An algorithm customization is the key to not let Netflix go to their subscribers.The programming language video service is based on hundreds of ” signals ” or user behavior. There are three particularly important, said Carlos Gomez, vice president of Product Innovation: Personalization algorithms.
The first determines each row or category page recommendations personal access of each user, which defines the order in which these videos are presented, and the search, all personalized for each user.
Then measurable data such as the time a person put pause a movie, if it came to it through a search and take into account if he returns to finish or leave altogether, among many others, in order to determine a way to get more subscribers use the service.
“When we showed best recommendations, users spend more time watching (movies or programs.) The people who do that is more value in the subscription and tends to cancel less,” said vice president of innovation.

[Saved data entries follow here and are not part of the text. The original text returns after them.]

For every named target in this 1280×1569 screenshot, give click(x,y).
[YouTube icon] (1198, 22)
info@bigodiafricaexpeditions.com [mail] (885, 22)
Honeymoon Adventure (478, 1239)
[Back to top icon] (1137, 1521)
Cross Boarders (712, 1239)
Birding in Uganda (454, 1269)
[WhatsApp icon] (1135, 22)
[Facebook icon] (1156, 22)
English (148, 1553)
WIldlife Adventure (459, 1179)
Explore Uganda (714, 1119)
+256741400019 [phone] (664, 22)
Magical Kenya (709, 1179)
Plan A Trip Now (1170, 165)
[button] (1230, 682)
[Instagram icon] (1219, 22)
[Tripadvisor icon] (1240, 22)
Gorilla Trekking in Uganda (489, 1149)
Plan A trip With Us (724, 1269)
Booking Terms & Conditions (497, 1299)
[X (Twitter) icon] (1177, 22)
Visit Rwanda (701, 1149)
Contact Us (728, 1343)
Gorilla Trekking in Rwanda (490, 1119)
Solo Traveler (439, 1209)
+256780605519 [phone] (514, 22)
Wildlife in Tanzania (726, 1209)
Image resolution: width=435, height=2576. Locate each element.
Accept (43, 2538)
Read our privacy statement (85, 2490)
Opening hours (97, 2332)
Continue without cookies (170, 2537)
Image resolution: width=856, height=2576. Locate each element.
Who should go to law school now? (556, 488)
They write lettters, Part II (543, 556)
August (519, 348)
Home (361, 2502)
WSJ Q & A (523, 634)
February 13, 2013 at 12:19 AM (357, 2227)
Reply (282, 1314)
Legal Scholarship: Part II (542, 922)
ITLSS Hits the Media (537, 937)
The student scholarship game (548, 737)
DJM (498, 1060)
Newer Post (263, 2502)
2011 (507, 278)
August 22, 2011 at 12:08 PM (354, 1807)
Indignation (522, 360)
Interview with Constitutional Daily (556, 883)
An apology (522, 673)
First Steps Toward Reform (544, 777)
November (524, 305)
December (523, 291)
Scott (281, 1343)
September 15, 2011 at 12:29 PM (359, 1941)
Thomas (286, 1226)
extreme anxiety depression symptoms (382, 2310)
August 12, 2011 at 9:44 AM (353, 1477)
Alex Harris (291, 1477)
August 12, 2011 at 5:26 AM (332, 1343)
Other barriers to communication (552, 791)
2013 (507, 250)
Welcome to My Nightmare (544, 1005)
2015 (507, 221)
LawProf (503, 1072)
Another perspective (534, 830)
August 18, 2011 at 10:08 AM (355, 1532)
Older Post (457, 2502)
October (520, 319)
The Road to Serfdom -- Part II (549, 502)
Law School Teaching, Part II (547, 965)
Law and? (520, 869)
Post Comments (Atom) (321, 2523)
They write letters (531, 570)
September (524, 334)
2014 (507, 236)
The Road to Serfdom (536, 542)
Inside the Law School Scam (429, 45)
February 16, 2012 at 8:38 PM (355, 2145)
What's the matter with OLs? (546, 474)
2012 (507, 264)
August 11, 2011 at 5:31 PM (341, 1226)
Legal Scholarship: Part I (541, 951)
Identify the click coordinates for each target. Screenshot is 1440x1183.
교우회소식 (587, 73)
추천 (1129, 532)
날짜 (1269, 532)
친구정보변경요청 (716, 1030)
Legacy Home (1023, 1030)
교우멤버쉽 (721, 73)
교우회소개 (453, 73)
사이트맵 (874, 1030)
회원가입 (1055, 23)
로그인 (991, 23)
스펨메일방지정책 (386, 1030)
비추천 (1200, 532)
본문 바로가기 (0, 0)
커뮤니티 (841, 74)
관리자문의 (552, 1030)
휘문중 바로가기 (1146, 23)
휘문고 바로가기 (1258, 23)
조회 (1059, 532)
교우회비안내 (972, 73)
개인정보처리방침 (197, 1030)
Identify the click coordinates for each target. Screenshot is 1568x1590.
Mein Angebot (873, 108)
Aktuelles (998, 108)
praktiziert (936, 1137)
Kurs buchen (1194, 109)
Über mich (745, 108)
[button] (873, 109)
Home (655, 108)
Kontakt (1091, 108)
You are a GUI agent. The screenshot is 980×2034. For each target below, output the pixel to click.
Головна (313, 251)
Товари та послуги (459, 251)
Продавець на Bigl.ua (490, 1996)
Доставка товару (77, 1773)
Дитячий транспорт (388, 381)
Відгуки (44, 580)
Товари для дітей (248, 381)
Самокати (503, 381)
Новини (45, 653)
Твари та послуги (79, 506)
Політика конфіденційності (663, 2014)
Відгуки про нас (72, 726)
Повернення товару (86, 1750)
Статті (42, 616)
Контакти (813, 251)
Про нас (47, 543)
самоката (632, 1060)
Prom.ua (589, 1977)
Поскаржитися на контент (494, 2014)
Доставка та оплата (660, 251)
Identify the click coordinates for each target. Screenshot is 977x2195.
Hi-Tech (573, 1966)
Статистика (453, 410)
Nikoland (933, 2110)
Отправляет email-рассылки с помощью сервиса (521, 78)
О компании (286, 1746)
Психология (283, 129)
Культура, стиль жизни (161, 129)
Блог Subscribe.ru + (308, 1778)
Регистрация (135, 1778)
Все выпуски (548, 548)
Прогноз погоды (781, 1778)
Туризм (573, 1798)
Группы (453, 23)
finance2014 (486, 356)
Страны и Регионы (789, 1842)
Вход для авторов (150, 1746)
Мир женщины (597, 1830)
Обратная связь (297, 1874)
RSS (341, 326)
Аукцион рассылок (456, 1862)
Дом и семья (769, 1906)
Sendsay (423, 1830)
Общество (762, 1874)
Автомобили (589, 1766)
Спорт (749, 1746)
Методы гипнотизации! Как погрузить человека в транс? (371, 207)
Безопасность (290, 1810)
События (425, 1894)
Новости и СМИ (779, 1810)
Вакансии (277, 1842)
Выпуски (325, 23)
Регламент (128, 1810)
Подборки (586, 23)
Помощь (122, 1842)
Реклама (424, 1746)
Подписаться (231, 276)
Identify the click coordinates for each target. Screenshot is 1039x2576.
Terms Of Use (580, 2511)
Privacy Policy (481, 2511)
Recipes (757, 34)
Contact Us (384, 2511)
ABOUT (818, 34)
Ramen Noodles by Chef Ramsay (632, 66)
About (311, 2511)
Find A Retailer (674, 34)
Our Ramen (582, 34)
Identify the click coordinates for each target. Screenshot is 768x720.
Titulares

The algorithms that yield information about the tastes of the audience Netflix also serves to define the creation of original content, as the hit series House of Cards , starring Kevin Spacey, or the revival of the comedy series Arrested Developement .
Carlos Gomez, who by personal initiative proposed an algorithm to analyze the 100 films that are more similar to one in particular, ensures that Netflix does not use private data or descriptive information of users. What it does is analyze their behavior and how it helps generate recommendations for people with similar interests.
Once customers arrive at the platform, Gomez’s work is to make them stay.